Older blog entries for aaronv (starting at number 1)

23 Sep 2000 (updated 23 Sep 2000 at 18:17 UTC) »
At an improbability of 2^3498 and falling...

Who knows how I ended up where I am, but it's great. School is great, work is great... Now I just need some more time for my comp sci hobby, god knows it's scarce ;)

classes have begun. School is great. I love it. I could go to school forever. Oh well, we all have to make a living ;). I'm taking:

  • ME 211 (statics for engineering majors) -- 3 units
  • EE 112 (introduction to analog circuit design) -- 2 units
  • MATH 242 (First order differential equations) -- 4 units
  • PHYS 133 (General physics, this focuses on dynamics) -- 4 units
  • PSYCH 202 (fluff psychology class, gets me a few units) -- 3 units

All around, my classes are fun. I love math and physics, and my major. I can't decide on a direction for grad school yet (whether it be a study of biology and interfacing biological/electrical systems, physics and CSC for quantum computing, or any number of other fields that fascinate me) but I do know that I want it to have something to do with computer science.

So what do you think? I'd like to hear from people in hybrid fields. I really think that's the only way I could go; I don't want to be just a 'computer engineer' or a 'computer scientist' or an 'electrical engineer'. I also want to be an academic the rest of my life, but I need to work on my study habits if that's ever going to happen ;)

Anyway, at work I've been reading every article that comes through about CFD and other types of physical modeling for error-bounded simulations. Some of them from mike warren himself, a guy who my boss is collaborating with on this project of ours. All of my classes (except PSY) apply perfectly. I've been playing with a little point charge/mass simulation code myself...

And all I can say is.... MPI is amazingly elegant! Props to the standards committee.

Stairway to heaven

It's quite ironic. I spent much of my time last year playing with Berlin, preaching the coming of the GUI developers' messiah.... Skipping classes to catch up on my Debian E-Mail... Generally being a groupie. A newbie groupie at that. I can't honestly say that I ever truly made a significant contribution to either project, but both combined have helped me become what I am today: a unixhead in the software industry.

I and a friend of mine, Dave, always share any kind of pure-science-related knowledge we happen upon; both of us love anything from any field (math, chem, physics, comp sci) that stimulates thinking. You would often find I and Dave in the study lounge at 4 AM the morning before a big test, sitting behind our books as though to study, but rambling on about various algorithms, new emerging fields of science, physical phenomena, philosophy, you name it..

Well, Dave turned out to be interested in computer science (he's a physics major; funny, I'm a compE major interested in physics) so I began preaching the savior-of-the-world, CORBA, to him, and drew him some ugly flowcharts of what happens inside Berlin, to the best of my knowledge at the time (considering I have never really taken enough time to grok any of graydon's/stefan's code to my own satisfaction). The idea sounds really great, especially on paper...

Well, he hit me with a hard question. I had a difficult time explaining CORBA (the telltale of deficient understanding), so I fell back on how Berlin eliminates dependencies on various widget APIs with a stub library... That he was contented with. Then I proceeded to explain common paradigms (pixel-oriented displays) vs fresco-style vector graphics. After this I showed him a cool demonstration of the first DR of Berlin's second incarnation: three buttons that, however you transform them, just magically intercept events.

His question was: why? Doesn't X do translations relatively well? Who cares if you can zoom/rotate/skew an application's image, embed one within another, et al if the cycle cost is so high? I couldn't think of an answer at the time; that's when I decided I was being a groupie.

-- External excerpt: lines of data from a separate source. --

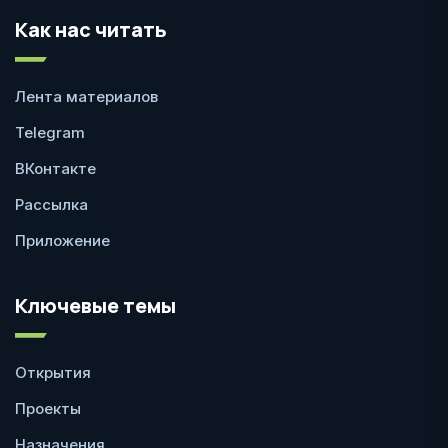
Как нас читать
Лента материалов
Telegram
ВКонтакте
Рассылка
Приложение
Ключевые темы
Открытия
Проекты
Назначения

I've since figured things out a little better.

Since first quarter, I've been relatively inactive on lists, and even more inactive in the goings-on; either get involved or stop wasting time, I told myself. Dave and I kept discussing anything and everything when we should have been studying (He still got A's; it was never quite so easy for me). Quantum computing, physical simulations, et al.

[time warp] a few weeks before the end of the school year, a professor of mine contacted me with a job offer. I'm working for him now, being paid to administer servers, construct a cluster (just one for now, this is a startup; more later), learn MPI and study just about any new scalable parallel application. I love this field, and what's even better we're going to be doing lots of algorithm research in the field of physics. Dave is signing on to help (as a new brain to pick at), and I believe that much of our code will be open.

For anyone who has read this far, what I'm trying to do is convey both my thanks and my apology. My thanks for putting up with me and infusing me with interest in these fields, answering my questions when I had them. My apologies for leeching, scantly returning the favor. You will hear from me on some kind of basis in both debian and Berlin, but I am not sure of my future participation; everything depends on time.